Cerebral palsy is a collective designation for a group of conditions caused by a brain injury that occurs during pregnancy or in the course of the two first years of life (
1). Each year, 2–3 children per 1 000 live births are given this diagnosis ( 2). Based on the dominant symptoms, cerebral palsy is classified into the subtypes of spastic, dyskinetic and ataxic cerebral palsy ( 3). The spastic subtypes (unilateral and bilateral spastic cerebral palsy) account for nearly 90 % ( 4). Reducing spasticity is therefore an important treatment objective in clinical practice ( 4– 6).
Over the last 20–30 years, intramuscular injections of botulinum toxin A have become the standard treatment for reducing spasticity in children and adolescents with cerebral palsy (
6). The treatment blocks nerve impulses to the muscle fibres and causes temporarily reduced muscle activation ( 7). Reduction of focal spasticity in the calf muscle of ambulatory patients is the only approved indication for botulinum toxin A in treatment of children with cerebral palsy in Norway. In clinical practice, however, there are far more indications, and the drug is widely used outside its approved description ( 6). The treatment indications are largely based on clinical experience, and there is a dearth of established guidelines for the treatment procedure ( 6). International guidelines are consensus-based, non-specific and underscore the need for further research ( 4, 5).

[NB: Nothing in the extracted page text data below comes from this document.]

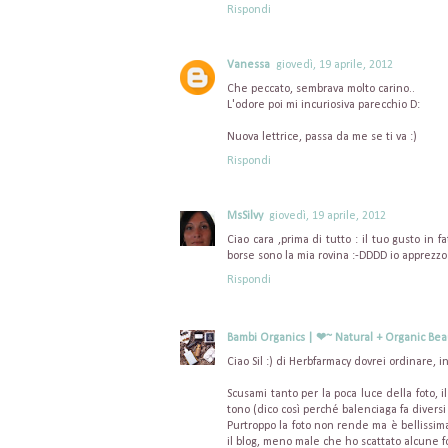
Rispondi
Vanessa
giovedì, 19 aprile, 2012
Che peccato, sembrava molto carino..
L'odore poi mi incuriosiva parecchio D:
Nuova lettrice, passa da me se ti va :)
Rispondi
MsSilvy
giovedì, 19 aprile, 2012
Ciao cara ,prima di tutto : il tuo gusto in
borse sono la mia rovina :-DDDD io apprezzo i
Rispondi
Bambi Organics | ❤~ Natural + Organic Bea
Ciao Sil :) di Herbfarmacy dovrei ordinare, 
Scusami tanto per la poca luce della foto, 
tono (dico così perché balenciaga fa divers
Purtroppo la foto non rende ma è bellissima
il blog, meno male che ho scattato alcune f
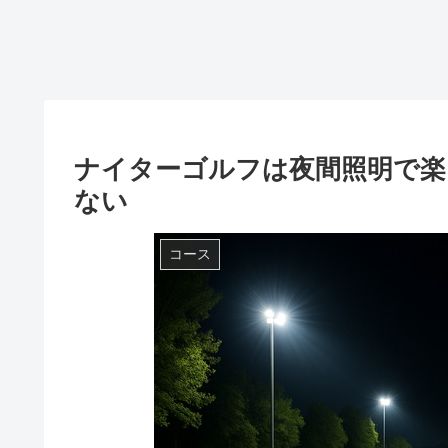
ナイターゴルフは夜間照明で楽
ない
コース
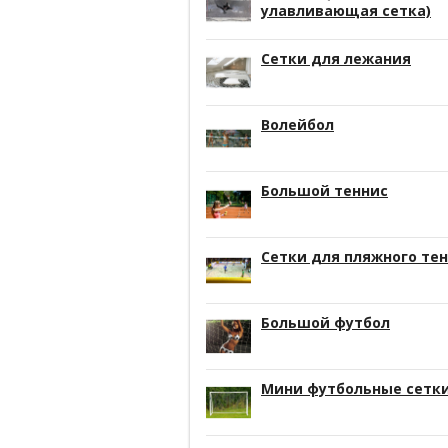
улавливающая сетка)
Сетки для лежания
Волейбол
Большой теннис
Сетки для пляжного те
Большой футбол
Мини футбольные сетк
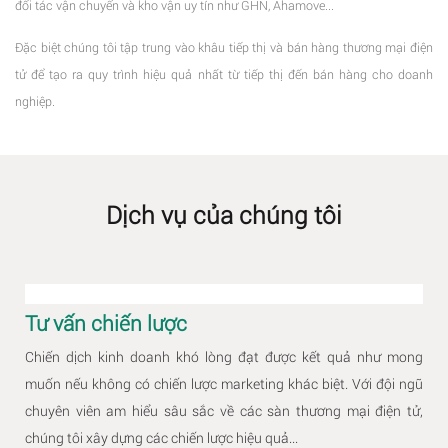
đối tác vận chuyển và kho vận uy tín như GHN, Ahamove...
Đặc biệt chúng tôi tập trung vào khâu tiếp thị và bán hàng thương mại điện
tử để tạo ra quy trình hiệu quả nhất từ tiếp thị đến bán hàng cho doanh
nghiệp.
Dịch vụ của chúng tôi
Tư vấn chiến lược
Chiến dịch kinh doanh khó lòng đạt được kết quả như mong
muốn nếu không có chiến lược marketing khác biệt. Với đội ngũ
chuyên viên am hiểu sâu sắc về các sàn thương mại điện tử,
chúng tôi xây dựng các chiến lược hiệu quả...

In a Norwegian study that included 411 children born in the years 1999–2003 and registered in the Cerebral Palsy Registry, approximately 60 % of the children with cerebral palsy had been treated with botulinum toxin A by the age of six (
8). The Cerebral Palsy Registry has registered more than 1 600 children born before the end of 2010 ( 9), and we wished to produce updated information on the proportion of children with cerebral palsy who receive botulinum toxin A injections and other interventions to reduce spasticity. We have also investigated variations that may occur in treatment practice depending on the degree of functional impairment, associated impairments and place of treatment, and mapped Norwegian practices regarding this treatment.
Material and method
This study consists of two sub-studies. Sub-study 1 is a cross-sectional study of children with cerebral palsy born in the period 1999–2010 who are registered in the Cerebral Palsy Registry of Norway. The registry is a consent-based national medical quality registry containing demographic and clinical information on children and adolescents with cerebral palsy born after 1 January 1996. A comparison with the Norwegian Patient Registry and a review of patient records showed that for the years 1999–2010, altogether 88 % of the children were included in the registry (
9). There was no bias between different subtypes of cerebral palsy registered in the Norwegian Patient Registry and the Cerebral Palsy Registry respectively ( 2). In Norway, the hospitals’ habilitation centres are responsible for follow-up and treatment of children and adolescents with cerebral palsy, and in each of the 21 habilitation centres there is a consultant who is responsible for the information reported to the Cerebral Palsy Registry. In this study, we have used the information on subtypes, fine and gross motor function, associated impairments, anti-spasticity treatment and county of residence as registered when the patient was around five years old. Children with ataxic cerebral palsy, unclassified cerebral palsy or with no clinical data in the registry (only the diagnosis and the consent form registered) were excluded (Figure 1).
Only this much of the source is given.